Ribeiro first came to the UK from Bombay in 1950 to study accountancy. He stayed with his brother in Chalcot Square and took life drawing classes before being conscripted in the RAF. Following the success of his first solo exhibition he moved permanently to the UK in 1962 living and working in Belsize Park Gardens before moving to a flat on Haverstock Hill for the last 30 years of his life.
He found early success in the 60s exhibiting in leading galleries, but according to Marsha “after being extremely prolific and well known he had an up and down career and receded from public view for a number of years.”
A passionate advocate for artists from the subcontinent he fought endemic prejudice against those from minority backgrounds and co-founded the Indian Painters Collective, and Indian Artists UK.
Marsha adds: “After his death I wanted to bring out what an extremely passionate and active individual he was. Looking back through his archive there are parts of his life where he gets success and recognition but also times when he moved away from the mainstream and lived a life of struggle, fighting the establishment and changing course with his work to experiment instead of favouring commercial circles.”
She hopes the project which features a series of events, talks, exhibitions and a creative learning programme with Central St Martin’s will provide an enduring legacy.

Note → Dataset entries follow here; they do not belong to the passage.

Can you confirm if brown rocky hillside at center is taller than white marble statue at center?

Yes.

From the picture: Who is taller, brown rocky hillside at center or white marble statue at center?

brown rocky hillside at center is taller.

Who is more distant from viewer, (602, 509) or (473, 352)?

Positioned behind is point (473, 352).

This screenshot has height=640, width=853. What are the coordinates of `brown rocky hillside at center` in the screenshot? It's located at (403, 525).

“The HLF were keen to draw on an archive spanning six decades to explore the history of an artist from pre independence India who lived through a turbulent period in its history, set up in Britain and experienced struggles with operating in the artistic mainstream and as an individual fighting prejudice, and marginalisation
“We hope to encourage new audiences and young people to engage with their history and heritage and, through my father, relate how that’s expressed creatively.”.

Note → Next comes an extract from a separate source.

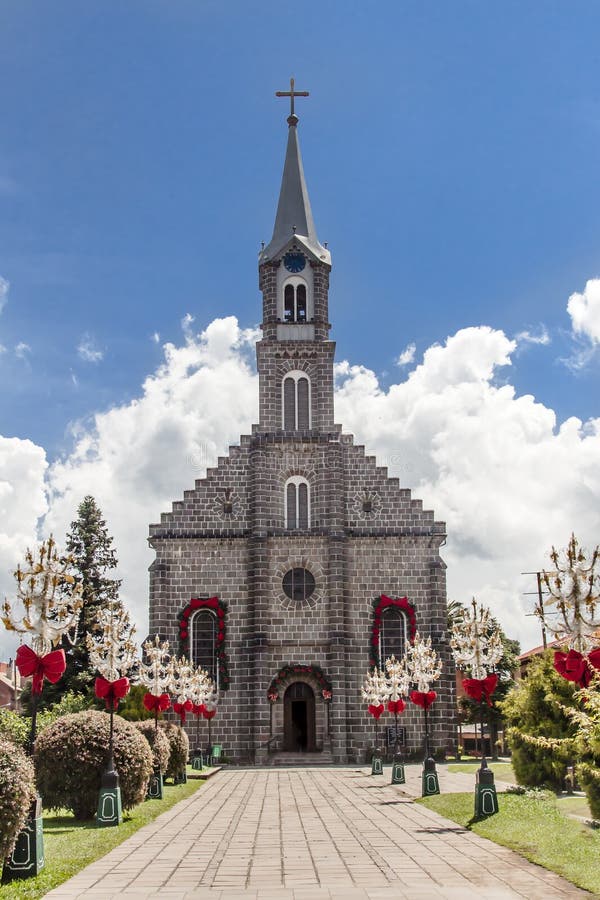 The image size is (600, 900). In order to click on door in this screenshot , I will do `click(300, 723)`.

Gallerist Nicholas Treadwell will speak at the British Museum on diaspora artists of the 60s, a film will explore aspects of Ribeiro’s life and, Camden Archives will host a heritage display of his life, and the V&A will hold an event exploring works held in their collection.
Marsha adds that Burgh House, where her father mounted an exhibition of Asian art in 1980 has a strong “personal poignancy”.
“It’s lovely to be able to present the different sides of his work, including a series of watercolours inspired by our walks on the Heath. What’s unusual about them is that most of his works are abstract or expressionist but these are one of a few naturalistic works in his collection.”
Burgh House curator Rebecca Lodge said Ribeiro and his work were “a significant part of the cultural history of Hampstead.”
The exhibition runs at Burgh House from October 26 to March 2017.